━━━━━ SOURCE INFORMATION

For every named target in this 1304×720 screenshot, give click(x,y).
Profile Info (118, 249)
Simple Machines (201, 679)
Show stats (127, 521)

━━━━━━━━━━
━━━━━ SOURCE INFORMATION

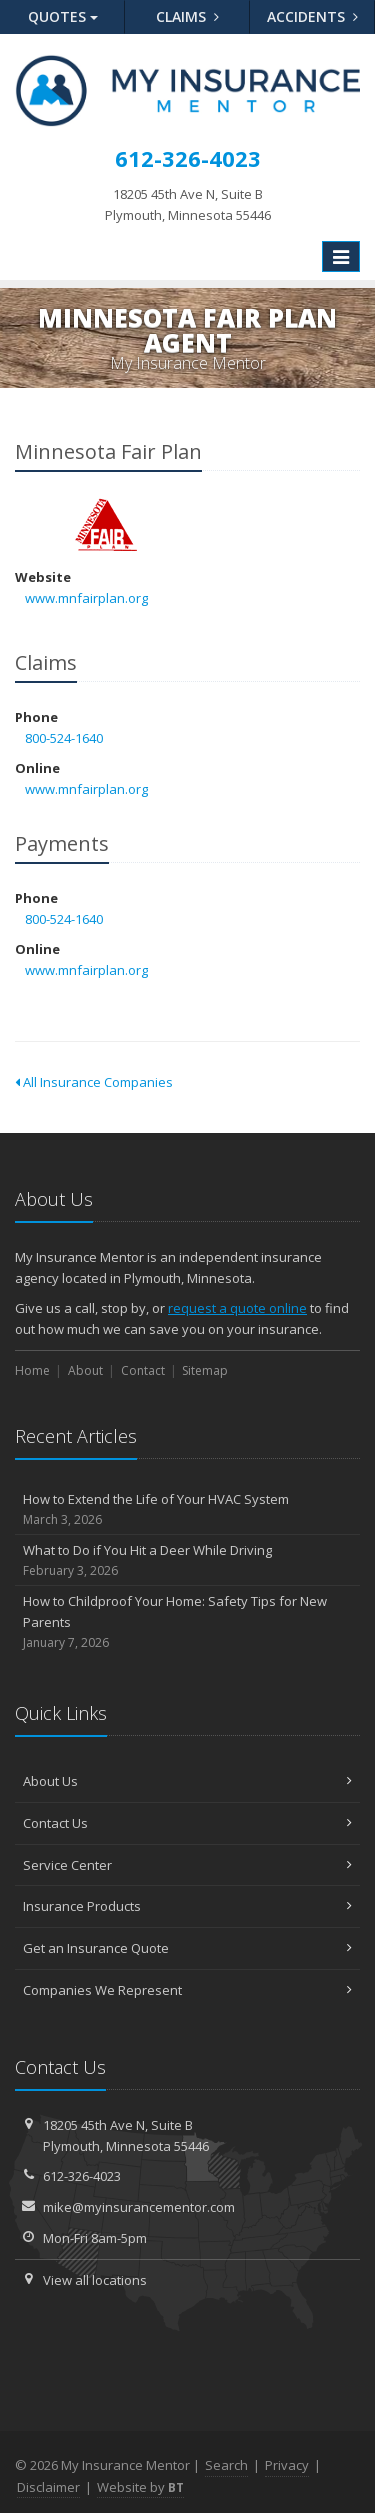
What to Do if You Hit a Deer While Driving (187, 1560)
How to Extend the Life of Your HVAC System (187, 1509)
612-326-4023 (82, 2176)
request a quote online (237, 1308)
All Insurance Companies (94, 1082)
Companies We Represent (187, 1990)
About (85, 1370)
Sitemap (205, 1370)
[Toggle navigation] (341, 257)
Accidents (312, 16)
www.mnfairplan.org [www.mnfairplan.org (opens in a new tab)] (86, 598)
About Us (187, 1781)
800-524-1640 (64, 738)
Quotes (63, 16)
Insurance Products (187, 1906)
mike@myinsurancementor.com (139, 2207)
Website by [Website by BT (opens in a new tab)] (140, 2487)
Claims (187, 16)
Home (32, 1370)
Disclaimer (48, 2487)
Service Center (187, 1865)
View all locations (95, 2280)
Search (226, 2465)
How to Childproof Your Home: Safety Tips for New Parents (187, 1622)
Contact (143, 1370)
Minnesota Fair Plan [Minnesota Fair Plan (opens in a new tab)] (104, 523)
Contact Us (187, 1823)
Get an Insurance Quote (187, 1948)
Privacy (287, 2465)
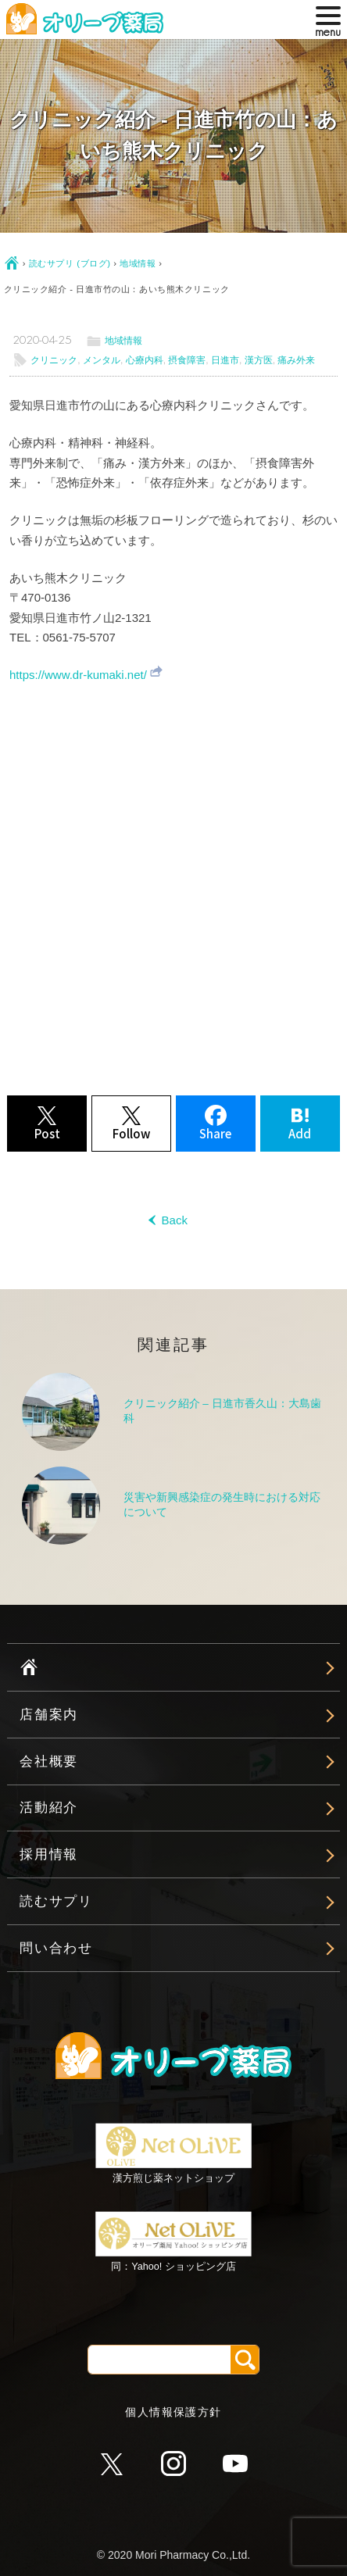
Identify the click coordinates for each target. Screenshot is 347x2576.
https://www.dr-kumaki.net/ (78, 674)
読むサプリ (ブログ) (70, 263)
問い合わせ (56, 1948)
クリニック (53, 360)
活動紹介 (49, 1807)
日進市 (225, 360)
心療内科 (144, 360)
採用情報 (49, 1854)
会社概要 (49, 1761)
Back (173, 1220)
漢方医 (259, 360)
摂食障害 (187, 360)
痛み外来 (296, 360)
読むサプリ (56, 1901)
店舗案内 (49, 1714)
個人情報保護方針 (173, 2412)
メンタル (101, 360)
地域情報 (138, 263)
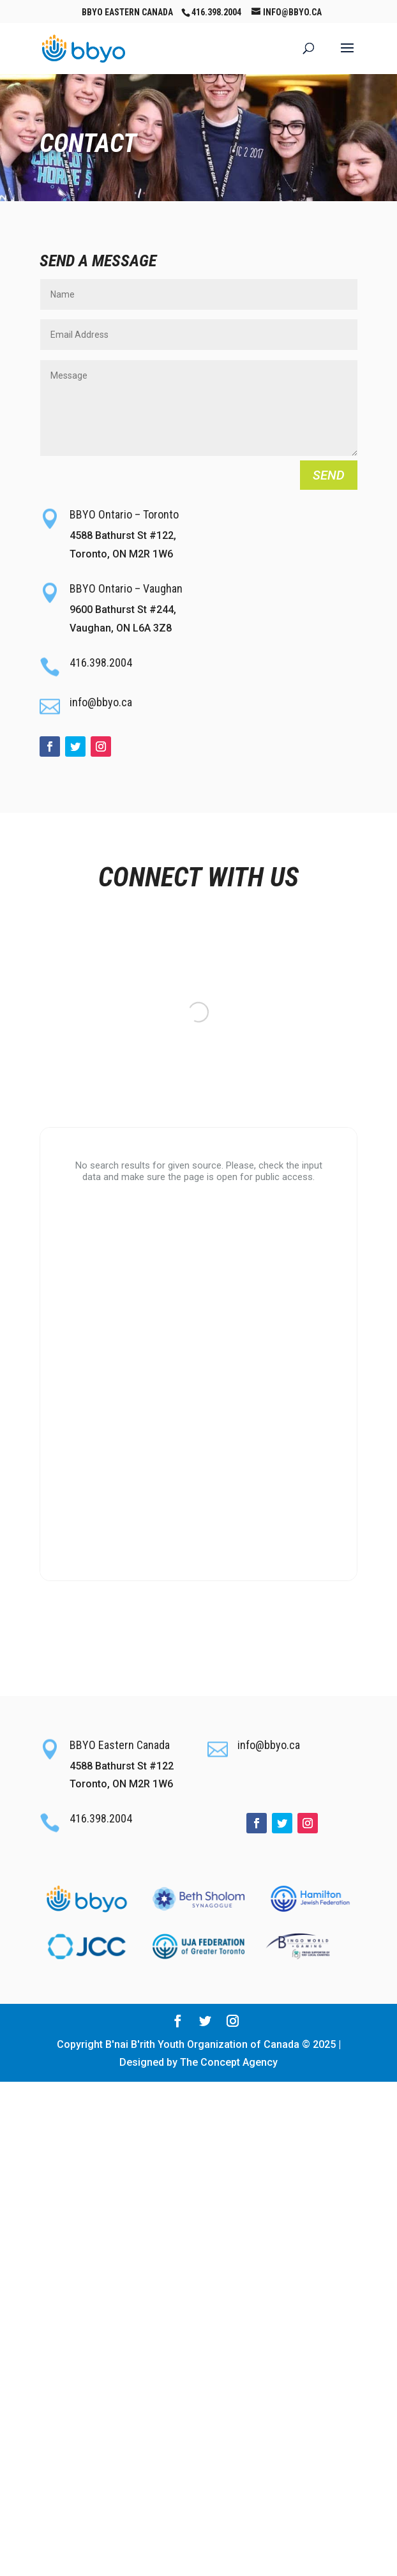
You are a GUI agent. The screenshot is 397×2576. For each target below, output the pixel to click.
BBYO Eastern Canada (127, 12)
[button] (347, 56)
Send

━━━━━━━━━━

If a line in the data contains the string "click", copy it.

◆ ANSWER SPACE
For every named target in this 1304×720 screenshot, give click(x,y).
Identify the click coordinates for each target. Screenshot is 347x2576.
You are a GUI agent. The screenshot is 397×2576. For each target below, output the pixel to click.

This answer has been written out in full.